Ciekoty Here is a Manor House of Stefan Żeromski
And back to Kielce ;-)
In Tokarnia there is an open-air Kielce Countryside Museum (Muzeum Wsi Kieleckiej - Park Etnograficzny w Tokarni), with examples of old countryside architecture. The museum is situated just by the European route E77 (Kielce-Kraków part).
This is the place, when everything is sucks, you can lie in the grass and watch the clouds :-D
The castle in Sobków
And in Chęciny
The construction of the fortress probably began in the late 13th century. It is certain that the castle existed in 1306, when king Władysław I the Elbow-high gave it to the Archbishop of Kraków, Jan Muskata. A year later, under the pretext of detection of a plot against the royal power, the castle returned to the king. It played a significant role as a place of concentration of troops departing for war with the Teutonic Knights.
After the death of Władysław the Elbow-high the stronghold was enlarged by Casimir III the Great. At that time Chęciny become a residence of the king's second wife Adelaide of Hesse. In following years it was also a residence of Elisabeth of Poland, Queen of Hungary, Sophia of Halshany and her son Władysław III of Varna and Bona Sforza. Later it was used for many years as a state prison. Among imprisoned here were Michael Küchmeister von Sternberg future Grand Master of the Teutonic Knights, Andrzej Wingold, Jogaila's half-brother and Warcisław of Gotartowice.
In the second half of the 16th century, the castle began to decline. In 1588 the parliament ordered to transfer the castle's inventories to the Chęciny Church and in 1607, during the Zebrzydowski Rebellion the fortifications and buildings were partially destroyed and burned. The castle briefly regained its former glory due to reconstruction initiated by Stanisław Branicki, starost of Chęciny, but in 1655-1657 it was almost completely destroyed by Swedish-Brandenburgian and Transilvanian troops. The destruction was completed in 1707 during another another Swedish occupation. Then, the last residents left the castle. Over the next century the medieval walls become a source of building material for local villagers.
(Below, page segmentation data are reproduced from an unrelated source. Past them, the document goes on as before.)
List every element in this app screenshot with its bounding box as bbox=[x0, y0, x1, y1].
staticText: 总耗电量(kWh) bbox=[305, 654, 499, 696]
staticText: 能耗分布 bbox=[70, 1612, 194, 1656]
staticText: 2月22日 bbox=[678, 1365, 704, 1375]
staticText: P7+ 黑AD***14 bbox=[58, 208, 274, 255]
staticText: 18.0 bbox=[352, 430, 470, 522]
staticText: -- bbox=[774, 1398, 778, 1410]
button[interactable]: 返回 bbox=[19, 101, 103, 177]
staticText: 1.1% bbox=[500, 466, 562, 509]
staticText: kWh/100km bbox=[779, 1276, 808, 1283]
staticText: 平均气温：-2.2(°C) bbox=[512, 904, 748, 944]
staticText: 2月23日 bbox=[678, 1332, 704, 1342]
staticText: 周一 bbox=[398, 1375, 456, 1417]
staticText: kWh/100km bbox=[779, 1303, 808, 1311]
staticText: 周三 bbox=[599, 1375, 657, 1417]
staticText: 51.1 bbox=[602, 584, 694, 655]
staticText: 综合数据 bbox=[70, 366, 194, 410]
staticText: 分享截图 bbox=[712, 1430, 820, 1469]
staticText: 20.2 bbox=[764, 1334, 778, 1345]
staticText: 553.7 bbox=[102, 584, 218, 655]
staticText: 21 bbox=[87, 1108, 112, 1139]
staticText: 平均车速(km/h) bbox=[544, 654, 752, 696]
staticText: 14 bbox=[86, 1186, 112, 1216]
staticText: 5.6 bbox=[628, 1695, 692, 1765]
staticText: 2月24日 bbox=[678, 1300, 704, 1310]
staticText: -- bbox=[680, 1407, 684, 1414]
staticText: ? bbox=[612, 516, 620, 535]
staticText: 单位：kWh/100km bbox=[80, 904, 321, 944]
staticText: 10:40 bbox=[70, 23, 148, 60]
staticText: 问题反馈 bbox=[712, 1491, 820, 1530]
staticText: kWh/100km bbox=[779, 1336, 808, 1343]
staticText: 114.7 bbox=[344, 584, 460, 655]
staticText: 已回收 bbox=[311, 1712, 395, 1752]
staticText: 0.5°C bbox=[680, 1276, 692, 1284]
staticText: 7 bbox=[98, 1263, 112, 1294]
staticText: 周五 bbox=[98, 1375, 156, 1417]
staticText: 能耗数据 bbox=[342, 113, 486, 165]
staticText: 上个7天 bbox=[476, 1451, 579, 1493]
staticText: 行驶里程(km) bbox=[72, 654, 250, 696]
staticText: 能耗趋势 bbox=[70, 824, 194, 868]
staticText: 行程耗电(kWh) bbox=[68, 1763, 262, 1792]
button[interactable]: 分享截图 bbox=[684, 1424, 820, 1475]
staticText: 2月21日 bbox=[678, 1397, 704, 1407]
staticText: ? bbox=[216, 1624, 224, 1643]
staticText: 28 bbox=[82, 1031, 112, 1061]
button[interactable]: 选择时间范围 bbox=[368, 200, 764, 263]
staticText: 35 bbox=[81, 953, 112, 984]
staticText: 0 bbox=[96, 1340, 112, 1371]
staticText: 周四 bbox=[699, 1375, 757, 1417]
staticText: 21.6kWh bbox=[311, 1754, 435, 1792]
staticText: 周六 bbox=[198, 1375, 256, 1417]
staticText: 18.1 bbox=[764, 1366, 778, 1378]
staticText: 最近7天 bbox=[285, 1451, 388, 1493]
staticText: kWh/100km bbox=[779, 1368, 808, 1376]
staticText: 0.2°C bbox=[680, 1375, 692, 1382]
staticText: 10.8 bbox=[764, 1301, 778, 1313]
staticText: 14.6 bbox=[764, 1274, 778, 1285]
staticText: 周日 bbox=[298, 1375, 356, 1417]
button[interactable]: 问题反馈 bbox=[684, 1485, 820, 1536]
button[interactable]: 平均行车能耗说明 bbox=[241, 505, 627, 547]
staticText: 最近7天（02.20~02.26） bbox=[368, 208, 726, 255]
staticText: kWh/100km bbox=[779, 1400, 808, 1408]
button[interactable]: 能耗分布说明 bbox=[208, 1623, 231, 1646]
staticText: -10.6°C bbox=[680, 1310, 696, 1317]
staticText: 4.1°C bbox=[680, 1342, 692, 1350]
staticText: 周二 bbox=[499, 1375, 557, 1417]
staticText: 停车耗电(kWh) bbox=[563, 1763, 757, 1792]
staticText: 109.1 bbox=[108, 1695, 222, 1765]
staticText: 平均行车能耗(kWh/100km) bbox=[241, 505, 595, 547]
I don't know how's in Łodź, but i suppose that it's similar event. So far everything was happended on Sienkiewicza Street (in Łódź on Piotrkowska?), the fair, performances, parades and bonus scene for children in city park. You know baloons, ponies, and other :mrgreen: And at the end fireworks.
But this year is better. Maybe you know Leszek Kumański from TVP. He is director, scriptwriter and producer of television programs. He organizes concerts in Opole and Sopot. He was born in Kielce. ;-) And one year ago he decided to organize a big concert in his/my city. The witches' sabbath. But it was in september.
This year feast Kielce and The Second Witches' Sabbath will together. And it's no coincidence. 22/23 is Noc Świętojańska (in Świętokrzyskie Noc Kupały). Do you follow me? :-P
Noc Kupały + The Witches' Sabbath + our promotional slogan:
It's magic time...
Other promotial event is 'Holiday with ghosts' on Castle in Szydłów (probably in August on TVP2). The best polish cabarets with shows about ghosts and other magic things :-D
In the first day of feast will the great opening of old market square after repairs. Finally looks like before World War II.